Colombian President Juan Manuel Santos was the surprise winner of the 2016 Nobel Peace Prize, awarded to him on Friday for his continuing commitment to end his nation’s 60-year civil war.
More than 220,000 people have been killed and untold millions of poor farmers have been moved off their land. Although the war is far from over — Colombia voters just last weekend rejected a plan for peace with FARC rebels — Santos’ efforts caught the attention and admiration or the Norwegian Nobel Committee.
For global citizens who are tired of the trillion-dollar War on Drugs, fueled mostly with American dollars, Santos stood as a symbol of reform. He is one of the first leaders on the world stage to articulate a cogent plan to end the War on Drugs with sensible compromise.
Last December, Santos signed a ground-breaking presidential decree legalizing marijuana for medical purposes. For years, Colombia marched in lockstep with U.S. in the global battle against drugs.
The new regulations “represent a major step that put Colombia at the vanguard and forefront of the fight against illnesses,” Santos said during the signing ceremony.
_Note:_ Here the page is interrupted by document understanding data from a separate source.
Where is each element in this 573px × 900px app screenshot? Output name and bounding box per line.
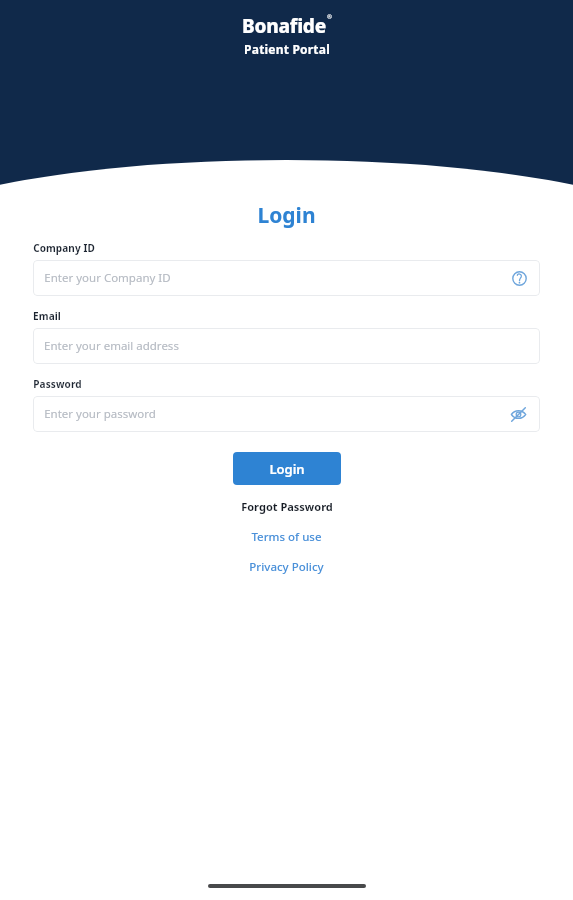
button[interactable]: Privacy Policy xyxy=(241,556,332,578)
staticText: Email xyxy=(33,309,61,323)
staticText: Forgot Password xyxy=(241,499,333,514)
staticText: Enter your email address xyxy=(44,338,179,354)
button[interactable]: Help about Company ID xyxy=(509,268,529,288)
staticText: Privacy Policy xyxy=(249,559,324,575)
staticText: Bonafide xyxy=(242,13,326,39)
button[interactable]: Forgot Password xyxy=(233,496,341,517)
staticText: Company ID xyxy=(33,241,95,255)
button[interactable]: Enter your Company ID xyxy=(33,260,540,296)
staticText: Terms of use xyxy=(251,529,322,545)
staticText: Patient Portal xyxy=(244,41,330,57)
staticText: ® xyxy=(327,13,332,21)
button[interactable]: Login xyxy=(233,452,341,485)
staticText: Enter your password xyxy=(44,406,156,422)
button[interactable]: Show password xyxy=(507,403,529,425)
staticText: Enter your Company ID xyxy=(44,270,171,286)
button[interactable]: Terms of use xyxy=(243,526,330,548)
staticText: Login xyxy=(257,201,316,230)
button[interactable]: Enter your email address xyxy=(33,328,540,364)
staticText: Login xyxy=(269,460,305,478)
staticText: Password xyxy=(33,377,82,391)
button[interactable]: Enter your password xyxy=(33,396,540,432)
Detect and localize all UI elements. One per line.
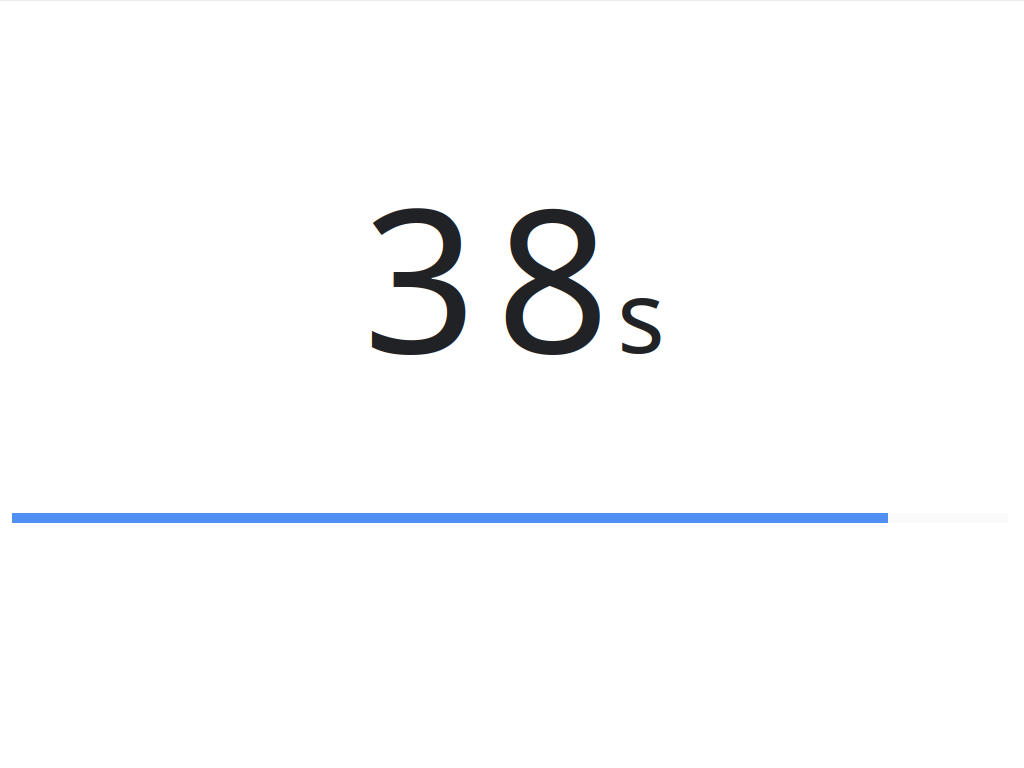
staticText: 3 xyxy=(363,144,477,408)
staticText: s xyxy=(617,248,665,381)
staticText: 8 xyxy=(496,144,610,408)
button[interactable]: 38 seconds remaining xyxy=(2,176,1024,376)
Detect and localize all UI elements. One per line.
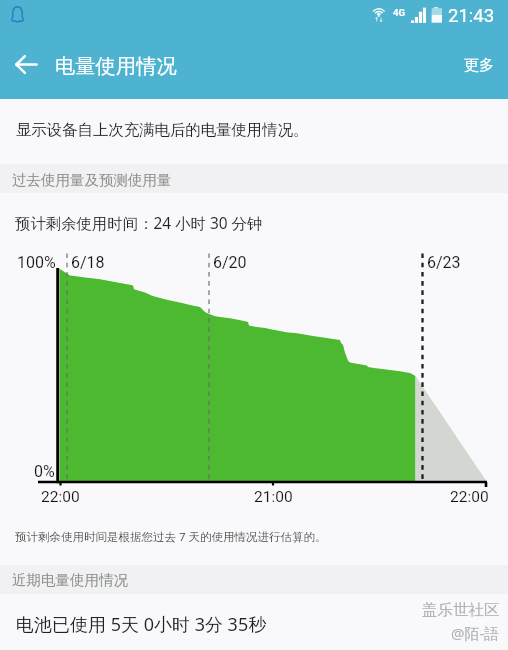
staticText: 6/18 xyxy=(71,253,105,272)
staticText: 100% xyxy=(17,253,56,272)
staticText: 21:00 xyxy=(254,488,293,506)
staticText: 6/20 xyxy=(213,253,247,272)
staticText: @陌-語 xyxy=(451,623,500,643)
staticText: 4G xyxy=(393,7,405,18)
staticText: 预计剩余使用时间是根据您过去 7 天的使用情况进行估算的。 xyxy=(15,529,327,545)
staticText: 0% xyxy=(34,462,55,481)
staticText: 电池已使用 5天 0小时 3分 35秒 xyxy=(16,612,267,637)
staticText: 显示设备自上次充满电后的电量使用情况。 xyxy=(16,120,309,139)
button[interactable]: 更多 xyxy=(449,40,508,90)
staticText: 盖乐世社区 xyxy=(422,600,500,620)
button[interactable]: Back xyxy=(0,39,52,89)
staticText: 22:00 xyxy=(41,488,80,506)
staticText: 预计剩余使用时间：24 小时 30 分钟 xyxy=(15,213,263,234)
staticText: 更多 xyxy=(464,56,494,75)
staticText: 6/23 xyxy=(427,253,461,272)
staticText: 近期电量使用情况 xyxy=(12,571,128,589)
staticText: 22:00 xyxy=(450,488,489,506)
staticText: 过去使用量及预测使用量 xyxy=(12,171,172,189)
staticText: 电量使用情况 xyxy=(55,53,177,79)
staticText: 21:43 xyxy=(448,5,495,27)
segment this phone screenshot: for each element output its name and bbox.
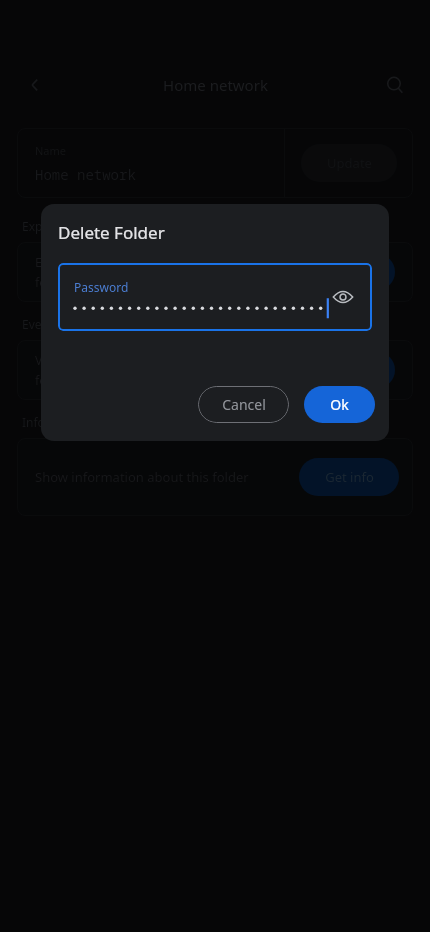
button[interactable]: Open	[323, 352, 395, 388]
staticText: folder	[35, 274, 70, 291]
staticText: Ok	[330, 395, 349, 414]
button[interactable]: Expiration date for this	[17, 242, 413, 302]
staticText: Home network	[35, 165, 136, 184]
staticText: Cancel	[222, 395, 266, 414]
staticText: Info	[22, 414, 45, 430]
staticText: Set	[350, 264, 369, 281]
staticText: Name	[35, 143, 67, 158]
staticText: Get info	[325, 468, 374, 486]
staticText: Expiration date for this	[35, 254, 169, 271]
button[interactable]: Show information about this folder	[17, 438, 413, 516]
button[interactable]: Show password	[324, 278, 362, 316]
button[interactable]: View event log for this	[17, 340, 413, 400]
staticText: Home network	[163, 75, 268, 95]
staticText: Show information about this folder	[35, 468, 249, 486]
button[interactable]: Password	[58, 263, 372, 331]
staticText: folder	[35, 372, 70, 389]
button[interactable]: Set	[323, 254, 395, 290]
button[interactable]: Get info	[299, 458, 399, 496]
staticText: View event log for this	[35, 352, 165, 369]
button[interactable]: Search	[378, 68, 412, 102]
staticText: Expiration	[22, 218, 80, 234]
staticText: Event log	[22, 316, 75, 332]
button[interactable]: Cancel	[198, 386, 289, 423]
button[interactable]: Ok	[304, 386, 375, 423]
staticText: Password	[74, 279, 129, 295]
staticText: Delete Folder	[58, 221, 165, 244]
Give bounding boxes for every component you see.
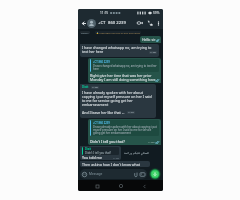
staticText: Message <box>89 172 103 176</box>
button[interactable]: +CT 860 2239 <box>88 58 161 83</box>
staticText: I have changed whatsapp no, am trying to… <box>82 45 157 54</box>
staticText: Didn't I tell you that? <box>90 139 125 144</box>
staticText: Then asking how I don't know what going … <box>82 162 148 166</box>
button[interactable]: Back <box>140 182 148 190</box>
button[interactable]: Message <box>80 169 147 179</box>
button[interactable]: Send voice message <box>149 168 161 180</box>
staticText: Dixit <box>82 85 89 89</box>
button[interactable]: Hello sir <box>140 36 161 43</box>
staticText: Hello sir <box>142 37 156 42</box>
staticText: Didn't I tell you that? <box>85 151 112 155</box>
staticText: 59% <box>153 11 160 15</box>
staticText: +CT 860 2239 <box>93 60 110 64</box>
staticText: I have already spoken with her about cop… <box>82 90 154 107</box>
button[interactable]: Dixit <box>80 84 156 118</box>
staticText: 11:06 <box>148 79 154 82</box>
staticText: Dixit <box>85 147 91 151</box>
button[interactable]: +CT 860 2239 <box>88 119 161 145</box>
staticText: I have already spoken with her about cop… <box>93 125 157 135</box>
staticText: You told me <box>82 155 102 160</box>
staticText: 860 2239 <box>108 20 126 26</box>
staticText: السلام عليكم ورحمة <box>124 151 150 155</box>
staticText: 11:09 <box>113 157 119 160</box>
staticText: 11:06 <box>92 86 98 89</box>
staticText: 11:07 <box>128 111 134 114</box>
staticText: TODAY <box>81 31 89 34</box>
button[interactable]: Recent apps <box>93 182 101 190</box>
button[interactable]: Home <box>117 182 125 190</box>
button[interactable]: Video call <box>136 19 144 27</box>
button[interactable]: Back <box>80 20 87 27</box>
staticText: I have changed whatsapp no, am trying to… <box>93 64 157 71</box>
button[interactable]: More options <box>155 20 161 26</box>
staticText: Right give her time that was her prior M… <box>90 73 159 82</box>
staticText: 11:15 <box>100 11 109 15</box>
staticText: +CT <box>98 20 106 26</box>
button[interactable]: I have changed whatsapp no, am trying to… <box>80 44 159 57</box>
staticText: 🔒 Messages are end-to-end encrypted <box>96 31 140 34</box>
button[interactable]: Dixit <box>80 146 121 160</box>
staticText: 11:08 <box>148 141 154 144</box>
staticText: And I leave her like that ... <box>82 110 125 115</box>
button[interactable]: Call <box>146 19 154 27</box>
staticText: 11:05 <box>150 51 156 54</box>
button[interactable]: Then asking how I don't know what going … <box>80 161 150 167</box>
staticText: +CT 860 2239 <box>93 121 110 125</box>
If anybody knows about the horrors of the drug war, it is Santos. For decades, his nation has served as Ground Zero on this exorbitantly expensive battle. And status quo policies have done little to solve the problem, in fact it has exacerbated it.
The Nobel Committee awarded the prize to Santos primarily because of his attempts at ending civil strife in Colombia. But his efforts in ending the drug war will help the world.
Here are four reasons marijuana enthusiasts love the latest Nobel Prize winner:
A moral authority
Earlier this year, Santos wrote an essay in The Guardian explaining his bold position against an unfair drug policy. He wrote:
“We have done much, but this cannot be an effort by one country alone. Vested with the moral authority of leading the nation that has carried the heaviest burden in the global war on drugs, I can tell you without hesitation that the time has come for the world to transit into a different approach in its drug policy.”
It’s a human rights issue
He makes the argument that drug policy must align with human rights and dignity:
“A policy to confront the world drug problem must include the provisions of the international human rights conventions along with the drug control conventions. Both sets of legal instruments share an ultimate goal, which is preserving the “health and wellbeing of humanity”. Under this principle, we expect to progress in preventing the stigmatisation of drug users, abolishing the death penalty for drug-related offences and obligatory treatments for drug abusers, among other measures.”
End the prison-industrial complex
“We need to introduce a public health framework to the treatment of drug consumption focusing on prevention, attention, rehabilitation and re-socialization of drug abusers. We must adopt alternatives to prison for drug-related offences, depending on the severity of the offence, and prioritising an effective rehabilitation and re-socialization of offenders. We need to provide social and economic alternatives to small growers of illegal crops and other vulnerable communities in order to create the necessary conditions to bring them back to legality.”
He’s one of us
Santos openly admits to smoking pot in the 1970s as a journalism student at the University of Kansas. Sounds like another leader we know.